Summary: Tech company grows sterilised Self-Limiting Mosquitoes that mate but leave no offspring. Will this biological control end the spread of diseases transferred by mosquitoes?
SDG 2030: Goal 3 Good health and well-being
Founder: Simon Werner
Where: India, Brazil, Cayman, Florida and Panama
Impact: Hundreds of millions of households in five countries
By Gillis Kersting
Zika, malaria, dengue and yellow fever. These are just a few diseases unleashed by stings of aedes aegypti, the deadliest creature on Earth. This particular mosquito kills over a million people every year and annually causes illness to hundreds of millions more. Demographers argue that throughout the ages infectious disease, caused by mosquitoes, claimed more deaths than all wars in history combined.
Oxitec gives killer mosquitoes a taste of their own medicine
To end this terror British tech company Oxitec in 2002 developed Self-Limiting Mosquitoes. These lab-grown insects, bred in Oxford and Brazil, are sterilised and given a self-limiting gene. When the male Self-Limiting Mosquitoes –females are prematurely done away with- are set out in the wild, they mate but their offspring will never see the light of day.
According to Oxitec, their method of biological control is available at relatively low costs, since mosquitoes are cheap to export.

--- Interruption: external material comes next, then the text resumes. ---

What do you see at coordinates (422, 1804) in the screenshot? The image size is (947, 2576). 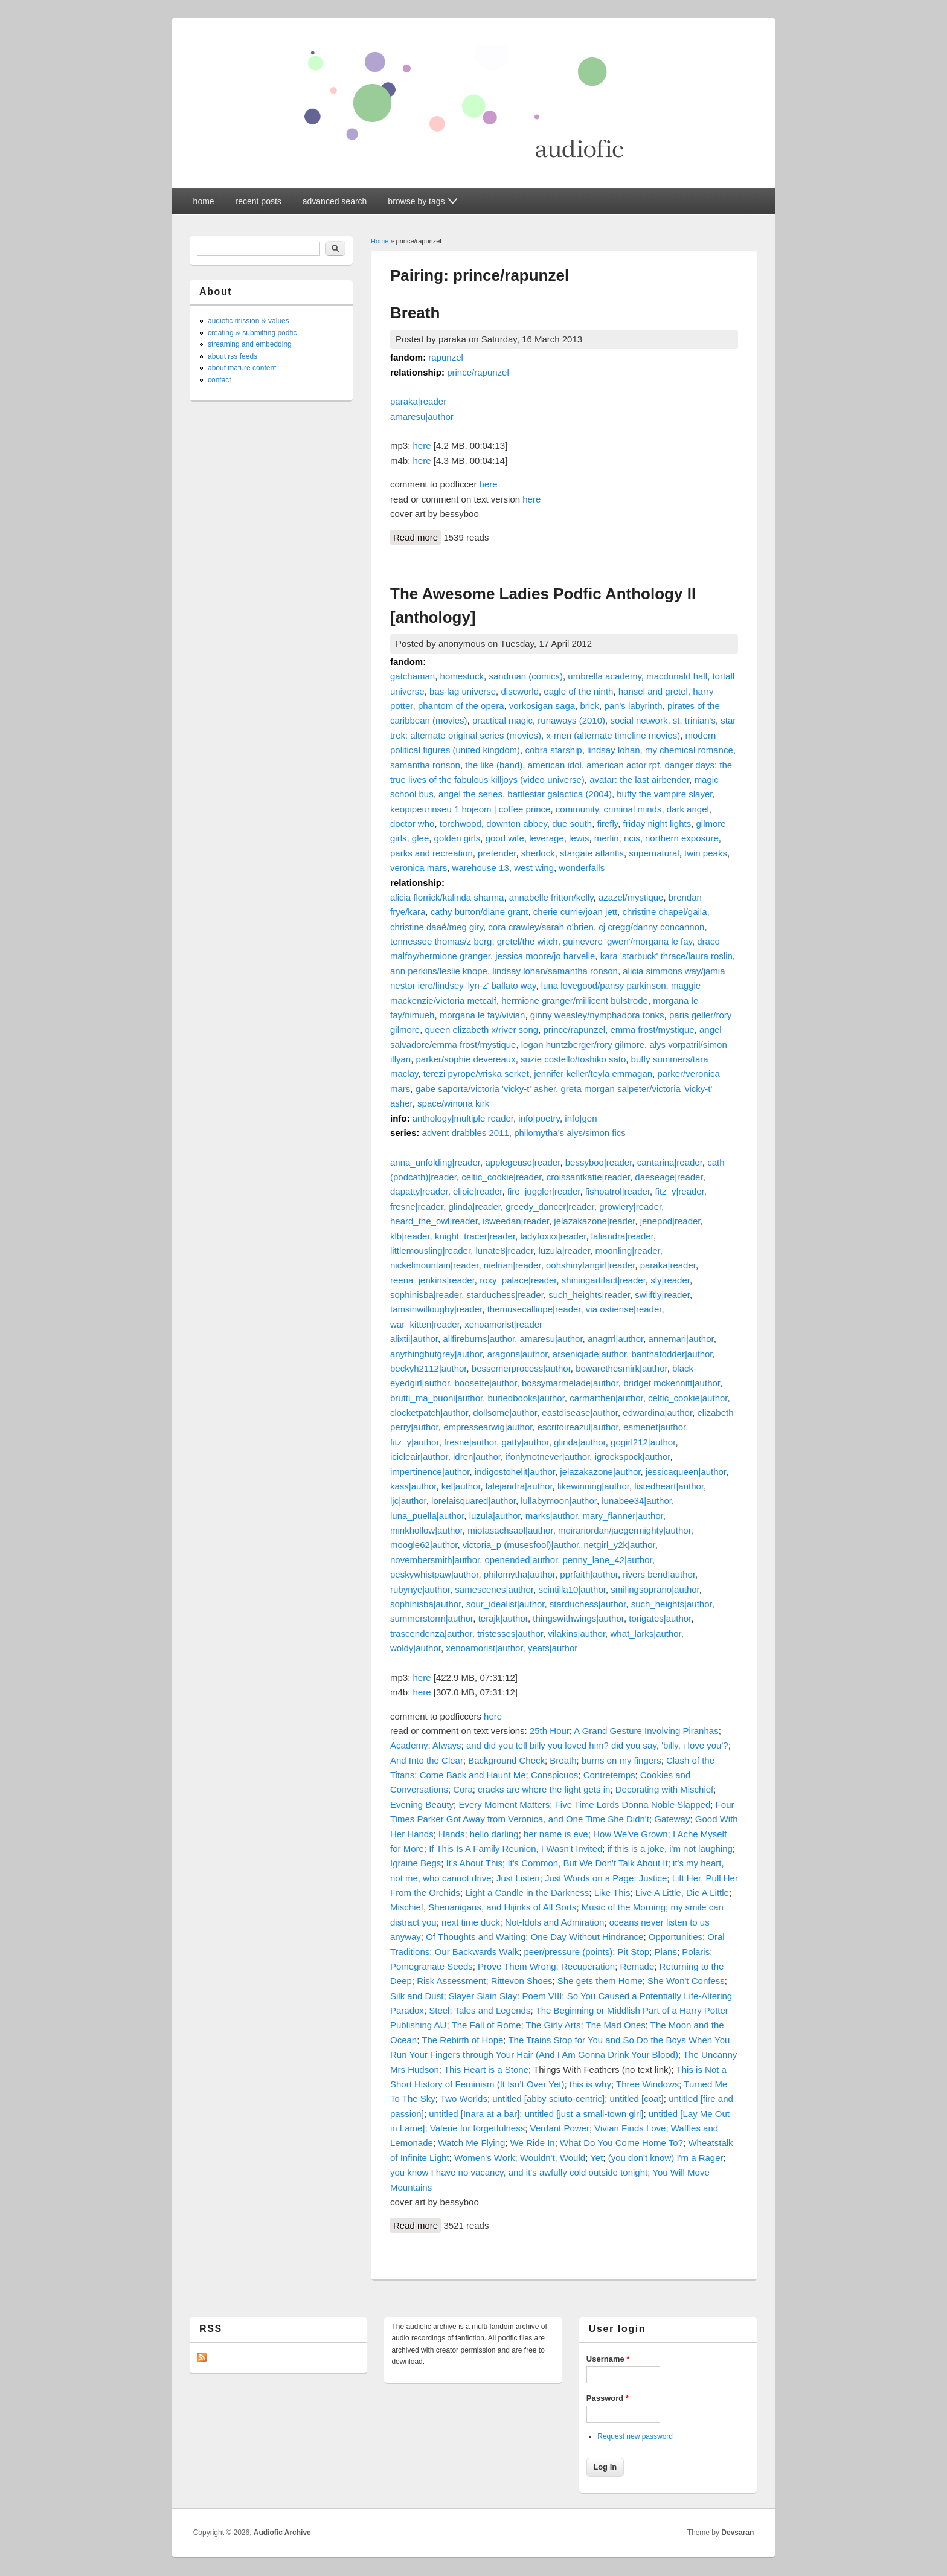 I see `Evening Beauty` at bounding box center [422, 1804].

Moreover Oxitec’s ‘Operation Romeo’ doesn’t rely on chemical pesticides (to which mosquitoes by now are resistent anyway).
Similar attempts at biological control have been tried with mixed success. Mosquitofish, who eat 500 mosquito larvae per day, helped the Soviets clear their Black Sea coast from malaria in the 1950’s. As a token of appreciation the city of Sochi built a monument in 2008 to honour the mosquitofish. On the other hand, when in 1925 the same mosquitofish were unleashed in Australian waters, events took a turn for the worse. The supposed to be control agents aggressively disrupted the maritime ecosystem and chased away other species who lived of mosquitoes. As a matter of fact, the introduction of mosquitofish may have exacerbated Australia’s mosquito problem.
Simon Werner, founder of Oxitec, knows why: ’Mosquitoes are highly unpredictable in choosing their breeding place. Therefore predators can’t find mosquito larvae all the time. In sterilising males we bypassed this obstacle to biological control.’ Next concern, however, is a technical one. Just as humans, female mosquitoes are more attracted to wild males than to their lab-grown counterparts, which are weaker and slower. Also antibiotics such as tetracycline, used in sterilising mosquitoes, may allow for bacteria to develop immune genes inside the insects.
To critics who fear that taking out all mosquitoes would disrupt the food chain, Simon stands assured: ‘Even if mosquitoes were to be extinct, other insects will replace them in the food chain.’
Apart from migrating birds in the Arctic tundra who depend on mosquitoes, no one will miss them.